The president couldn't get a word in edgewise this week as the press stayed glued to the story of W. Mark Felt.

Published June 3, 2005 7:41PM (EDT)

Come Monday, the normal news cycle will likely return to the Beltway. And if President Bush were tempted to ask for a re-do on this week's Rose Garden news conference then, it would be hard to blame him. When Bush sought to re-assert his relevance Tuesday, the story of the day -- the disclosure that "Deep Throat" was W. Mark Felt -- knocked him right out of the news cycle.

Instead, this week Bob Woodward and Carl Bernstein, despite having been scooped when "Deep Throat" was revealed in the pages of Vanity Fair, enjoyed a victory lap of sorts as they basked in their three-decade-old Watergate triumph and their ability to keep their source's identity a secret.

That potent combination of nostalgia, media navel gazing, and real-live history being revealed fueled the flood-the-zone coverage among the D.C. media elite. Although, as a New York Times editorial noted, finding out that the often-suspected Mark Felt was "Deep Throat" was akin to learning that Superman's secret identity is Clark Kent, the story captivated newsrooms.

But some newsrooms proved more captivated than others. As the Daily Howler noted, some high profile Fox News personalities like Bill O'Reilly initially stiff-armed the "Deep Throat" story when it broke Tuesday, focusing instead that night, as O'Reilly put it, on "the brutal murder of nine-year-old Jessica Lunsford." And for the week, Fox News, perhaps apprehensive about digging up the GOP's old Watergate wounds, generated the fewest scandal mentions, as compared to the other all-news cable outlets. According to TVEyes, the digital monitoring service, for the week there were 214 "Watergate" mentions on Fox, compared to 217 on CNN and an additional 218 on CNN Headline News. MSNBC ran away with the Watergate prize though, with 598 mentions. At the major networks, ABC, CBS, and NBC, the coverage was remarkably consistent, as they doled out 89, 88, and 82 Watergate mentions, respectively. (Internationally, the story also garnered enormous attention, with BBC World talking up Watergate 212 times this week.) Watergate even picked up a couple of mentions on ESPN this week. It got four shout-outs on E! Entertainment television as well as 78 on Comedy Central, thanks mostly to Jon Stewart's "The Daily Show."

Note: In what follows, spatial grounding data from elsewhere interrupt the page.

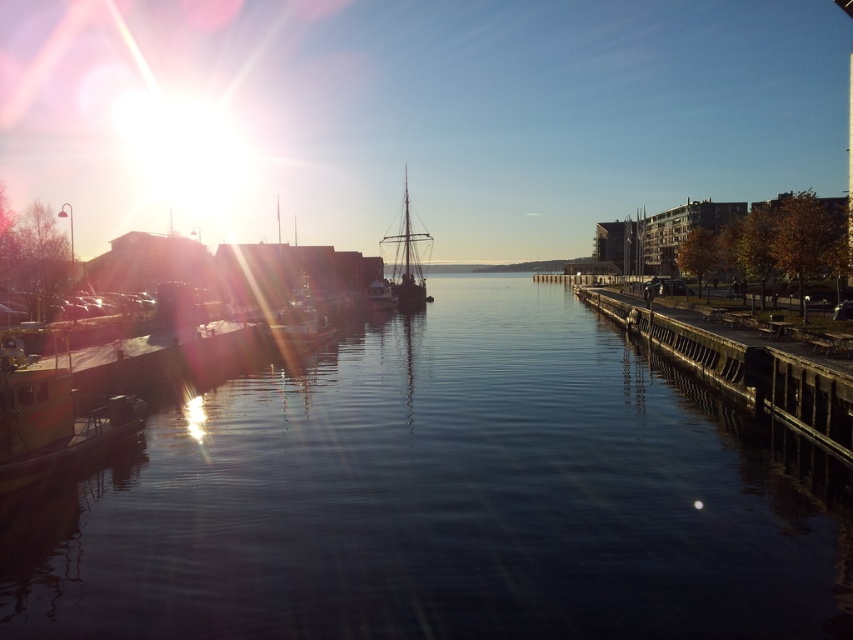 Does dark gray concrete dock at center have a greater height compared to silhouetted wooden ship at center?

No, dark gray concrete dock at center is not taller than silhouetted wooden ship at center.

In the scene shown: Is dark gray concrete dock at center below silhouetted wooden ship at center?

Indeed, dark gray concrete dock at center is positioned under silhouetted wooden ship at center.

Identify the location of dark gray concrete dock at center. (747, 371).

Which is above, dark water at center or dark gray concrete dock at center?

dark gray concrete dock at center is above.

Is point (341, 572) more distant than point (782, 356)?

No.

Is point (675, 500) in front of point (621, 316)?

Yes, point (675, 500) is closer to viewer.

The height and width of the screenshot is (640, 853). In order to click on dark water at center in this screenshot , I will do `click(445, 497)`.

Locate an element on the screen. The height and width of the screenshot is (640, 853). dark water at center is located at coordinates (445, 497).

Between point (546, 636) and point (422, 234), which one is positioned in front?

Point (546, 636) is more forward.

Is point (541, 582) positioned before point (426, 241)?

Yes, it is.

Locate an element on the screen. The height and width of the screenshot is (640, 853). dark water at center is located at coordinates (445, 497). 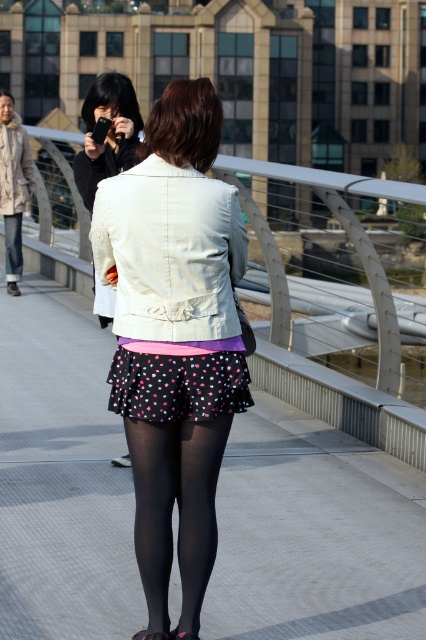 You are standing on the pedestrian bridge and see two points marked in the image. Which point is closer to you, point (100, 188) or point (178, 538)?

Point (100, 188) is closer to the viewer than point (178, 538).

You are a photographer trying to capture the woman in the scene. Since the polka dot skirt at center and black tights at center are both visible, which one is covering the other?

The polka dot skirt at center is positioned over black tights at center, so the skirt is covering the tights. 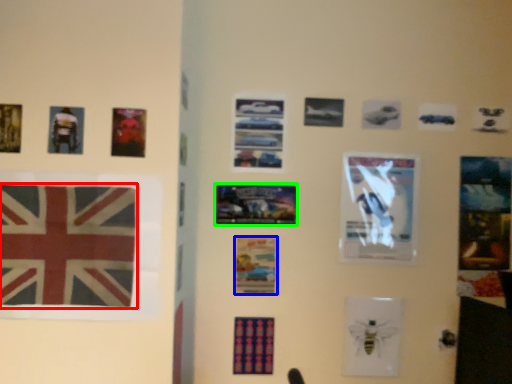 Question: Which object is positioned farthest from flag (highlighted by a red box)? Select from poster (highlighted by a blue box) and poster (highlighted by a green box).

Choices:
 (A) poster
 (B) poster

Answer: (A) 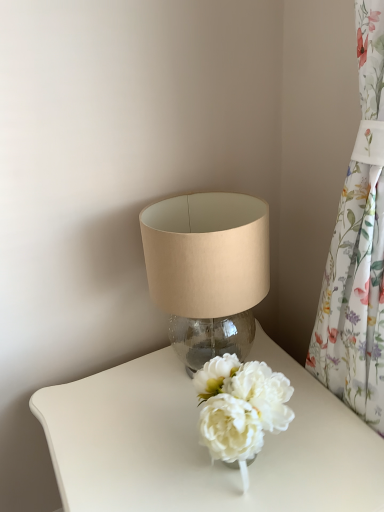 Question: From the image's perspective, is white glossy table at center above floral fabric curtain at right?

Choices:
 (A) yes
 (B) no

Answer: (B)

Question: Is white glossy table at center shorter than floral fabric curtain at right?

Choices:
 (A) yes
 (B) no

Answer: (A)

Question: Can you confirm if white glossy table at center is positioned to the left of floral fabric curtain at right?

Choices:
 (A) yes
 (B) no

Answer: (A)

Question: Is there a large distance between white glossy table at center and floral fabric curtain at right?

Choices:
 (A) no
 (B) yes

Answer: (A)

Question: Does white glossy table at center come behind floral fabric curtain at right?

Choices:
 (A) no
 (B) yes

Answer: (B)

Question: Is white glossy table at center wider than floral fabric curtain at right?

Choices:
 (A) yes
 (B) no

Answer: (A)

Question: Is floral fabric curtain at right positioned far away from translucent glass lampshade at upper center?

Choices:
 (A) no
 (B) yes

Answer: (A)

Question: Is floral fabric curtain at right shorter than translucent glass lampshade at upper center?

Choices:
 (A) yes
 (B) no

Answer: (B)

Question: Is the position of floral fabric curtain at right less distant than that of translucent glass lampshade at upper center?

Choices:
 (A) no
 (B) yes

Answer: (B)

Question: Considering the relative sizes of floral fabric curtain at right and translucent glass lampshade at upper center in the image provided, is floral fabric curtain at right wider than translucent glass lampshade at upper center?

As for print, the Washington Post led the pack, with 32 separate articles, essays or letters that mentioned Watergate, according to a search of the Nexis electronic database. Of the major dailies, USA Today proved to be the least interested, publishing just 10 pieces this week that mentioned Watergate.


By Eric Boehlert

Eric Boehlert, a former senior writer for Salon, is the author of "Lapdogs: How the Press Rolled Over for Bush."